夏の終わりと貴方に告げる、さよなら

「お父様はこう言いました。お前も二十代後半だ。だから、そろそろ身を固めるべきだ、と」

 美緒の父親は、いつも、そうだった。彼女の気持ちなんて、一つも考えてはいない。

 自分の娘が子供を産んで孫に会社を継がせる。それが岡田社長の考えであり、夢でもあった。そして、それを叶えられるのは娘の美緒しかいない、と。

 美緒が産まれて間もない頃に、彼女の両親は離婚した。岡田社長が美緒を引き取り、男手一人で娘を育て上げた。だから、彼女は、その恩を父親に返さなければいけない。

 そう刷り込まれて、今まで生きてきた。

 就職も彼女が困ることのないようにと、最もらしい理由付けしながら、自分の会社に就職させた。全ては娘を自分の目の届く範囲に置くために。
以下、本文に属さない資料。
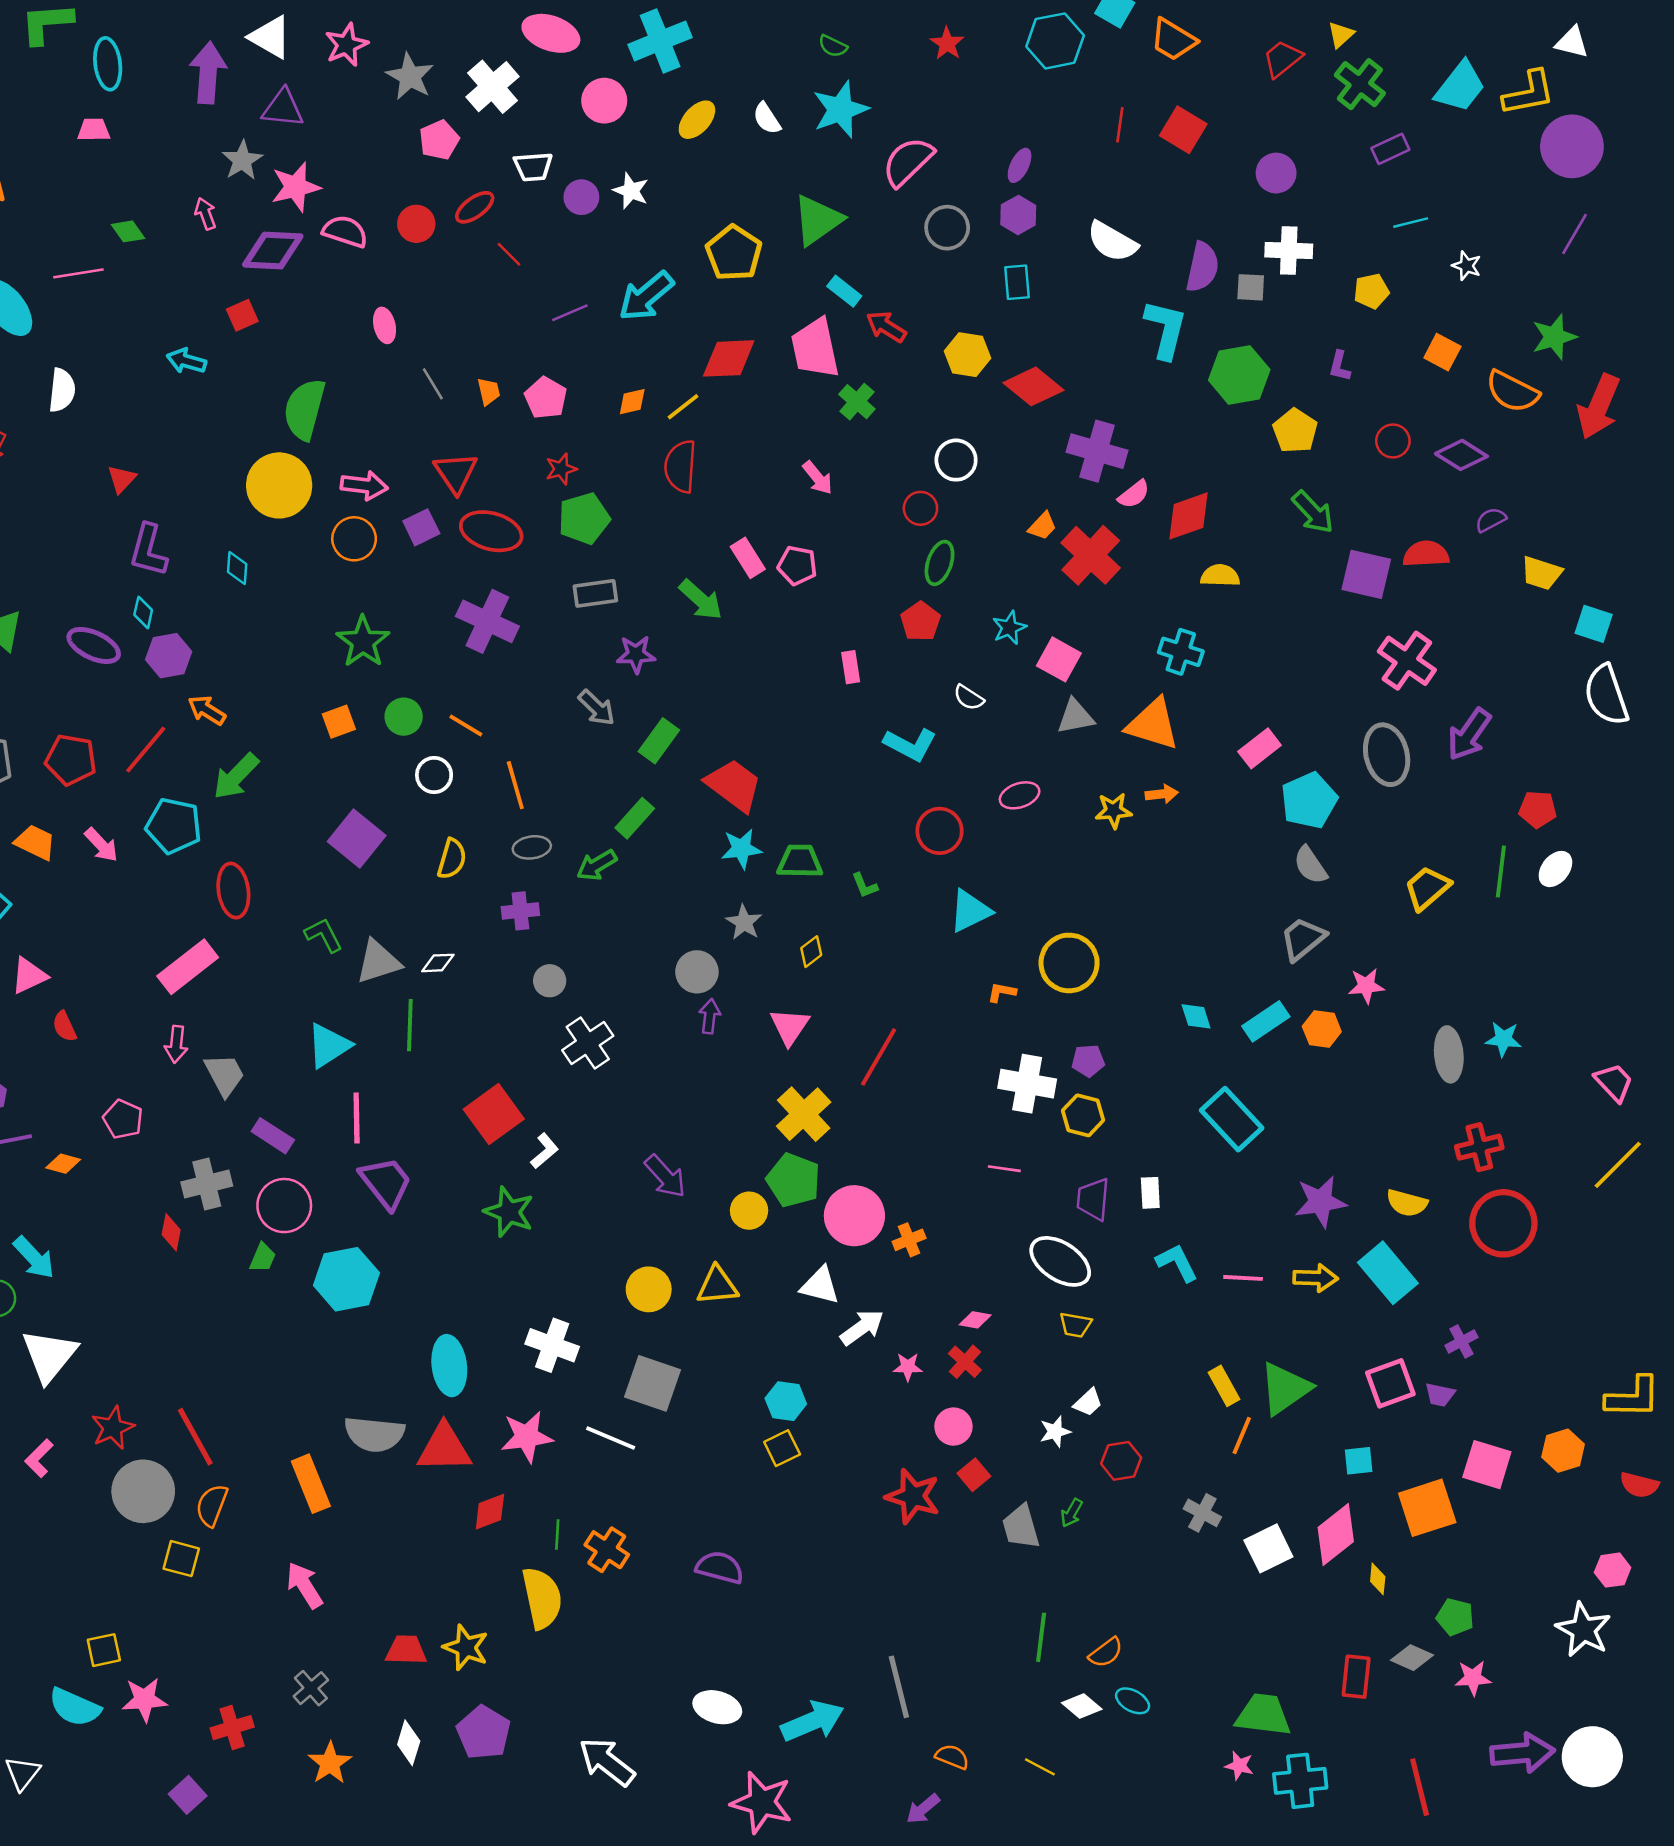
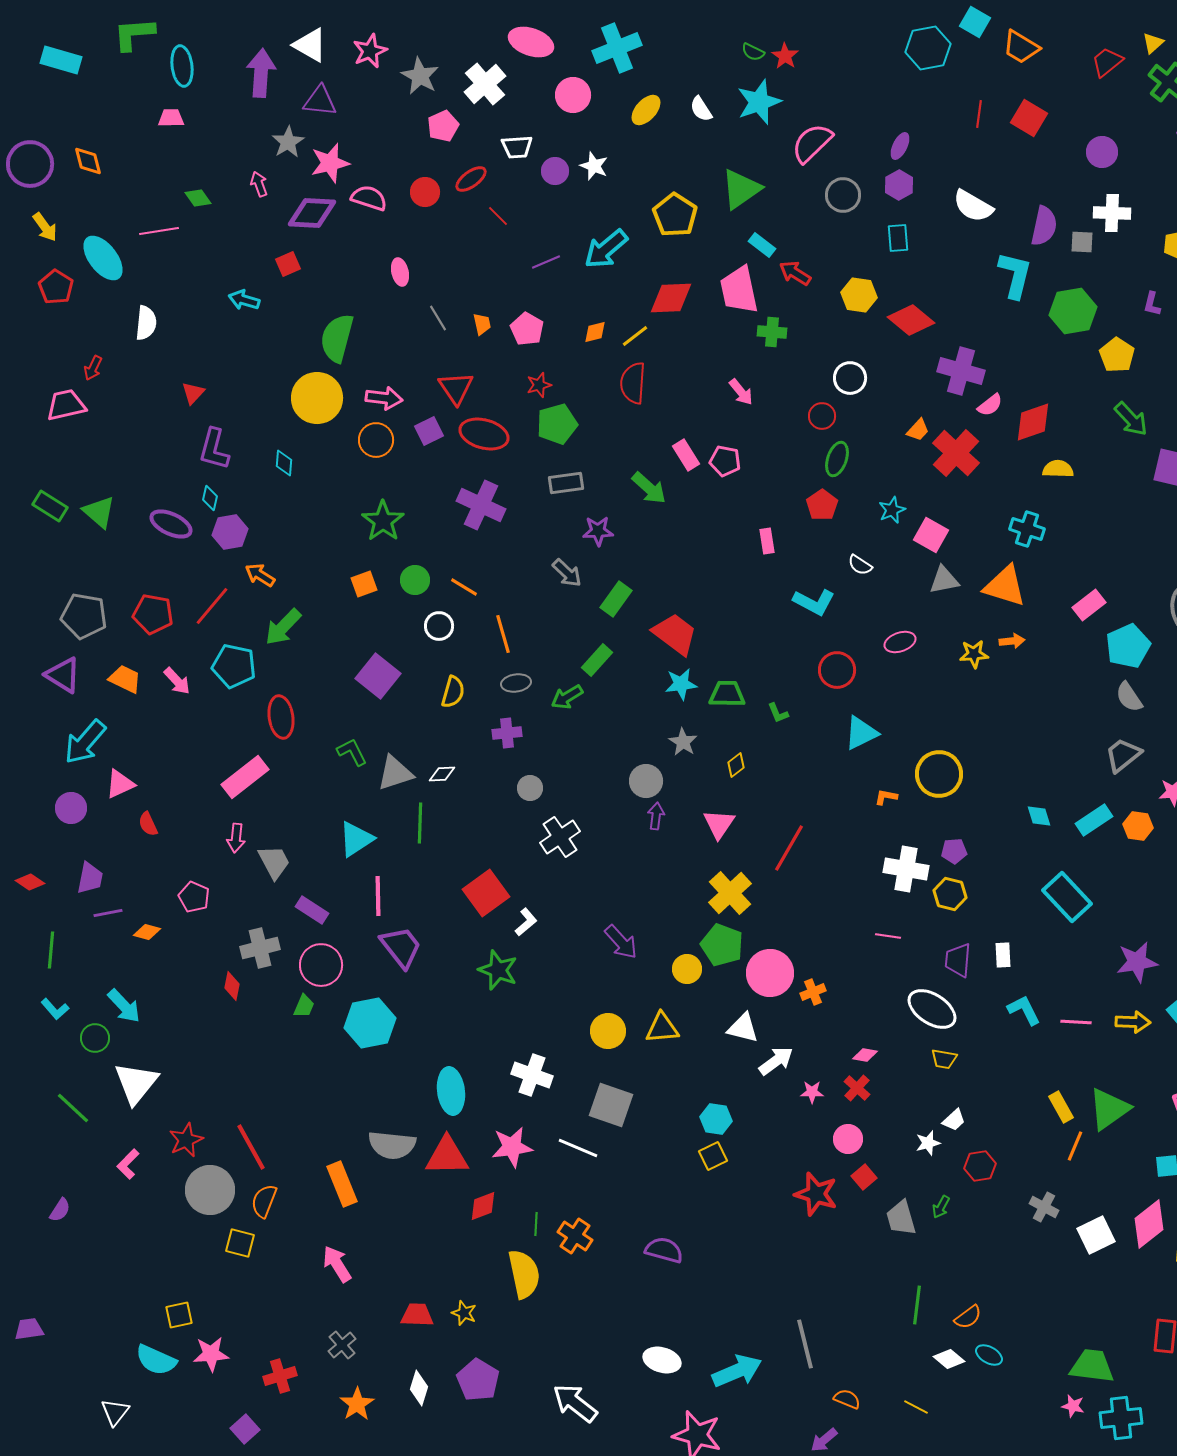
red star: (947, 43) -> (785, 56), moved
green cross: (857, 402) -> (772, 332), turned -36
yellow star: (466, 1647) -> (464, 1313), size x0.7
 端から見れば順風満帆のように思えた。けれど、美緒の心情は違っていた。

「お父様が敷いたレールの上でしか、私は生きられなかった。受付嬢になったのも、お父様が決めたこと。夢を持つことなんて、許されなかった」

 抗うことも出来ず、人形のように父親に従い続けた人生。

 それでも美緒には一つだけ、どうしても譲れない出来事がことがあり、それは、結婚相手を勝手に決められたことだった。